### Directions for this task
Exclude the pictures and reproduce exactly the lines that run from the one holding "febrero 2024" to the end of the entries below.

_____

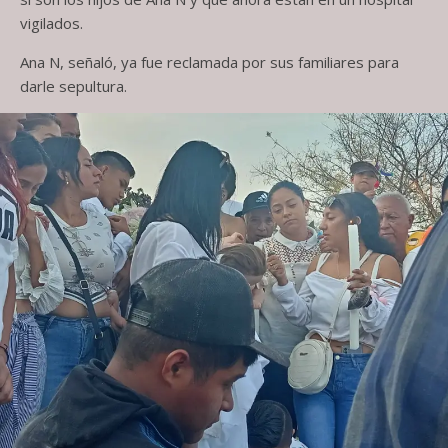
vigilados.
Ana N, señaló, ya fue reclamada por sus familiares para
darle sepultura.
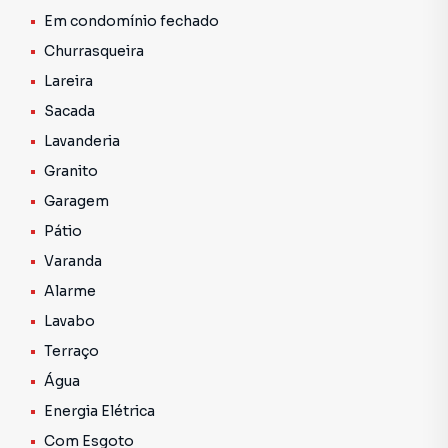
Wenceslau Escobar.
Em condomínio fechado
Churrasqueira
Agende visita com Morano Imobiliária .
Lareira
Sacada
Lavanderia
Granito
Garagem
Pátio
Varanda
Alarme
Lavabo
Terraço
Água
Energia Elétrica
Com Esgoto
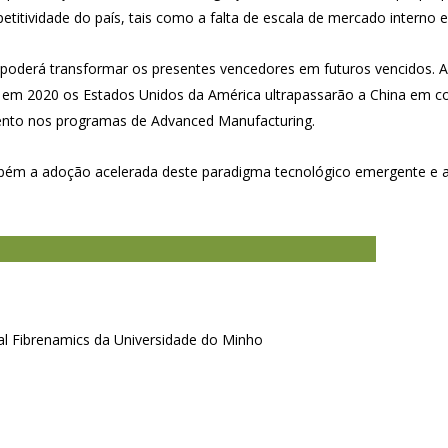
etitividade do país, tais como a falta de escala de mercado interno e 
poderá transformar os presentes vencedores em futuros vencidos. A t
 em 2020 os Estados Unidos da América ultrapassarão a China em com
imento nos programas de Advanced Manufacturing.
mbém a adoção acelerada deste paradigma tecnológico emergente e 
al Fibrenamics da Universidade do Minho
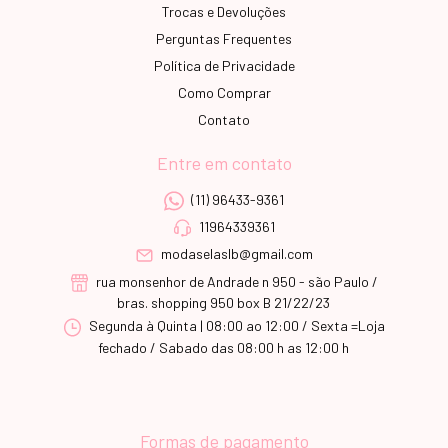
Trocas e Devoluções
Perguntas Frequentes
Política de Privacidade
Como Comprar
Contato
Entre em contato
(11) 96433-9361
11964339361
modaselaslb@gmail.com
rua monsenhor de Andrade n 950 - são Paulo /
bras. shopping 950 box B 21/22/23
Segunda à Quinta | 08:00 ao 12:00 / Sexta =Loja
fechado / Sabado das 08:00 h as 12:00 h
Formas de pagamento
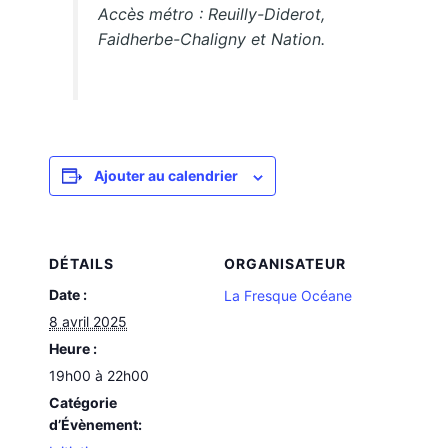
Accès métro : Reuilly-Diderot,
Faidherbe-Chaligny et Nation.
Ajouter au calendrier
DÉTAILS
ORGANISATEUR
Date :
La Fresque Océane
8 avril 2025
Heure :
19h00 à 22h00
Catégorie
d’Évènement:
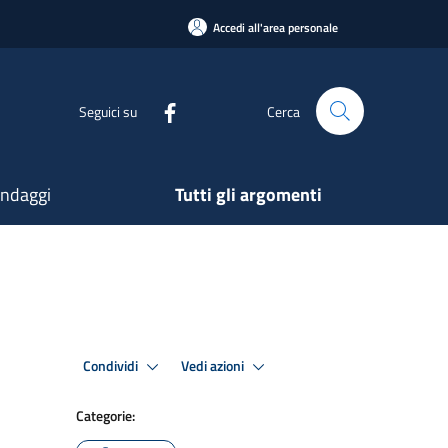
Accedi all'area personale
Seguici su
Cerca
ndaggi
Tutti gli argomenti
Condividi
Vedi azioni
Categorie:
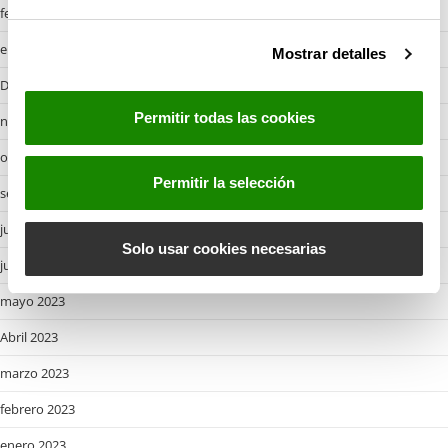
e
febrero 2024
c
enero 2024
Mostrar detalles
o
n
Desembre 2023
s
Permitir todas las cookies
noviembre 2023
e
n
octubre 2023
t
Permitir la selección
septiembre 2023
i
m
julio 2023
i
Solo usar cookies necesarias
junio 2023
e
n
mayo 2023
t
Abril 2023
o
marzo 2023
febrero 2023
enero 2023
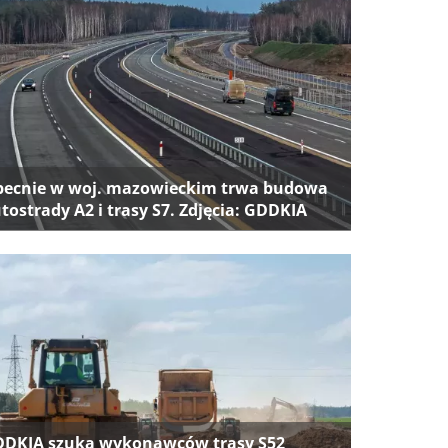
ecnie w woj. mazowieckim trwa budowa
tostrady A2 i trasy S7. Zdjęcia: GDDKIA
DKIA szuka wykonawców trasy S52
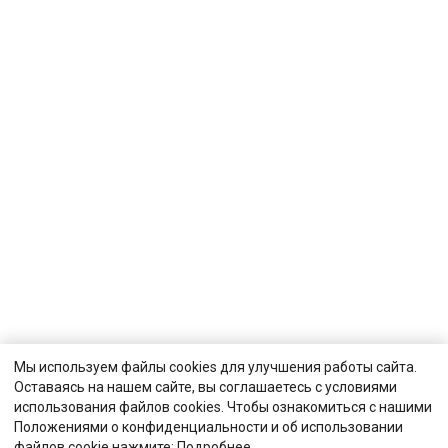
Мы используем файлы cookies для улучшения работы сайта.
Оставаясь на нашем сайте, вы соглашаетесь с условиями
использования файлов cookies. Чтобы ознакомиться с нашими
Положениями о конфиденциальности и об использовании
файлов cookie нажмите:
Подробнее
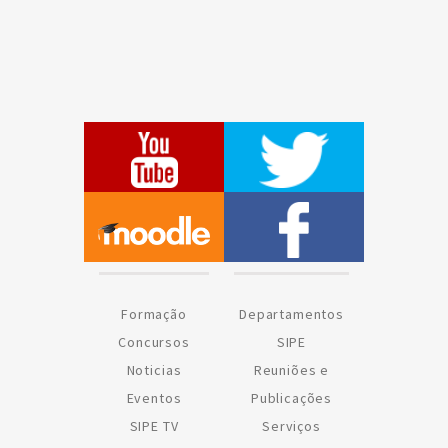
Formação
Departamentos
Concursos
SIPE
Noticias
Reuniões e
Eventos
Publicações
SIPE TV
Serviços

_____

### Answer to this task
febrero 2024
c
enero 2024
Mostrar detalles
o
n
Desembre 2023
s
Permitir todas las cookies
noviembre 2023
e
n
octubre 2023
t
Permitir la selección
septiembre 2023
i
m
julio 2023
i
Solo usar cookies necesarias
junio 2023
e
n
mayo 2023
t
Abril 2023
o
marzo 2023
febrero 2023
enero 2023
ecnie w woj. mazowieckim trwa budowa
tostrady A2 i trasy S7. Zdjęcia: GDDKIA
DKIA szuka wykonawców trasy S52
Мы используем файлы cookies для улучшения работы сайта.
Оставаясь на нашем сайте, вы соглашаетесь с условиями
использования файлов cookies. Чтобы ознакомиться с нашими
Положениями о конфиденциальности и об использовании
файлов cookie нажмите:
Подробнее
Formação
Departamentos
Concursos
SIPE
Noticias
Reuniões e
Eventos
Publicações
SIPE TV
Serviços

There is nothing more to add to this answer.